OK, then I really misunderstood the macro and now I see your points.
Thinking about it some more having a full hierarchy locked is not that
good idea after all. We would block also parallel branches which will
not bail out from OOM if we handle oom condition in another branch.

> 
> > I have to confess that the behavior of mem_cgroup_start_loop is little
> > bit obscure to me. The comment says it searches for the cgroup with the
> > minimum ID - I assume this is the root of the hierarchy. Is this
> > correct?
> > 
> 
> No. Assume following sequence.
> 
>   1.  cgcreate -g memory:X  css_id=5 assigned.
>   ........far later.....
>   2.  cgcreate -g memory:A  css_id=30 assigned.
>   3.  cgdelete -g memory:X  css_id=5 freed.
>   4.  cgcreate -g memory:A/B
>   5.  cgcreate -g memory:A/C
>   6.  cgcreate -g memory:A/B/D
>   7.  cgcreate -g memory:A/B/E
> 
> Then, css_id will be
> ==
>  A css_id=30
>  B css_id=5  # reuse X's id.
>  C css_id=31
>  D css_id=32
>  E css_id=33
> ==
> Then, the search under "B" will find B->D->E
> 
> The search under "A" will find B->A->C->D->E. 
> 
> > If yes then if we have oom in what-ever cgroup in the hierarchy then
> > the above code should lock the whole hierarchy and the above never
> > happens. Right?
> 
> Yes and no. old code allows following happens at the same time.
> 
>       A
>     B   C
>    D E   F
>  
>    B-D-E goes into OOM because of B's limit.
>    C-F   goes into OOM because of C's limit
> 
> 
> When you stop OOM under A because of B's limit, C can't invoke OOM.
> 
> After a little more consideration, my suggestion is,
> 
> === lock ===
> 	bool success = true;
> 	...
> 	for_each_mem_cgroup_tree(iter, mem) {
> 		success &= !!atomic_add_unless(&iter->oom_lock, 1, 1);
> 		/* "break" loop is not allowed because of css refcount....*/
> 	}
> 	return success.
> 
> By this, when a sub-hierarchy is under OOM, don't invoke new OOM.

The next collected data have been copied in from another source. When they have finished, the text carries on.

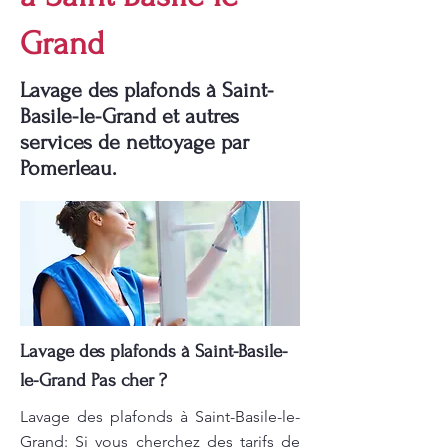
Grand
Lavage des plafonds à Saint-
Basile-le-Grand et autres
services de nettoyage par
Pomerleau.
Lavage des plafonds à Saint-Basile-
le-Grand Pas cher ?
Lavage des plafonds à Saint-Basile-le-
Grand: Si vous cherchez des tarifs de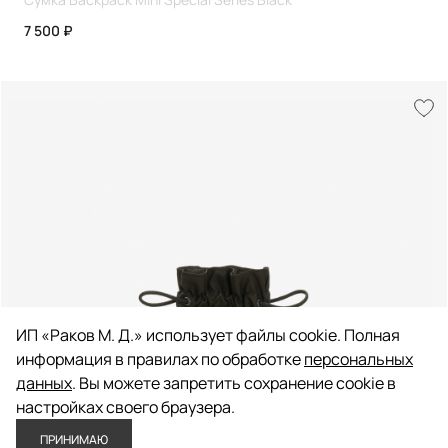
7 500 ₽
ИП «Раков М. Д.» использует файлы cookie. Полная
информация в правилах по обработке
персональных
данных
. Вы можете запретить сохранение cookie в
настройках своего браузера.
ПРИНИМАЮ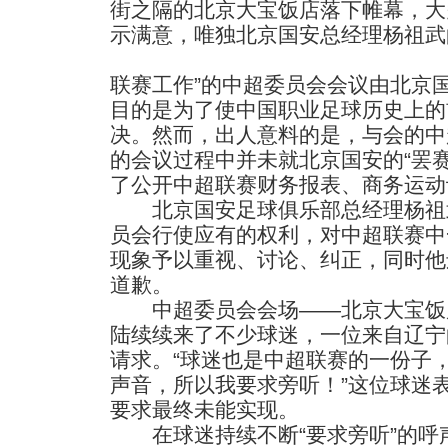
街之隔的北京大宝饭店落下帷幕，大
示满意，唯独北京国安总经理杨祖武
联赛工作”的中超委员会会议由北京
目的是为了使中国职业足球历史上的
决。然而，出人意料的是，与会的中
的会议过程中并未就北京国安的“罢
了公开中超联赛财务报表、商务运动
北京国安足球俱乐部总经理杨祖
员会行使应有的权利，对中超联赛中
现象予以重视、讨论、纠正，同时他
道歉。
中超委员会会场——北京大宝饭
陆续续来了不少球迷，一位来自辽宁
请求。“球迷也是中超联赛的一份子
声音，所以我要求旁听！”这位球迷
要求最终未能实现。
在球迷持续不断“要求旁听”的呼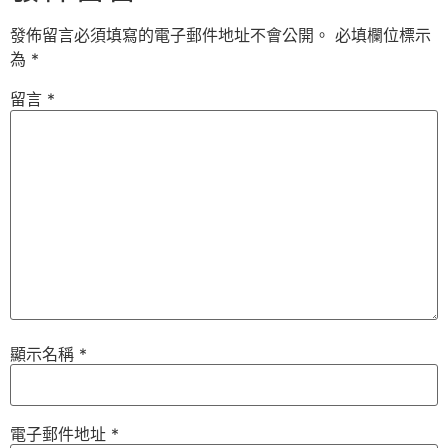
發佈留言必須填寫的電子郵件地址不會公開。
必填欄位標示
為
*
留言
*
顯示名稱
*
電子郵件地址
*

Hmm, I am afraid this will not work as well. The group tree traversing
depends on the creation order so we might end up seeing locked subtree
sooner than unlocked so we could grant the lock and see multiple OOMs.
We have to guarantee that we do not grant the lock if we encounter
already locked sub group (and then we have to clear oom_lock for all
groups that we have already visited).

> === unlock ===
> 	struct mem_cgroup *oom_root;
> 
> 	oom_root = memcg; 
> 	do {
> 		struct mem_cgroup *parent;
> 
> 		parent = mem_cgroup_parent(oom_root);
> 		if (!parent || !parent->use_hierarchy)
> 			break;
> 
> 		if (atomic_read(&parent->oom_lock))
> 			break;
> 	} while (1);
> 
> 	for_each_mem_cgroup_tree(iter, oom_root)
> 		atomic_add_unless(&iter->oom_lock, -1, 0);
> 
> By this, at unlock, unlock oom-lock of a hierarchy which was under oom_lock
> because of a sub-hierarchy was under OOM.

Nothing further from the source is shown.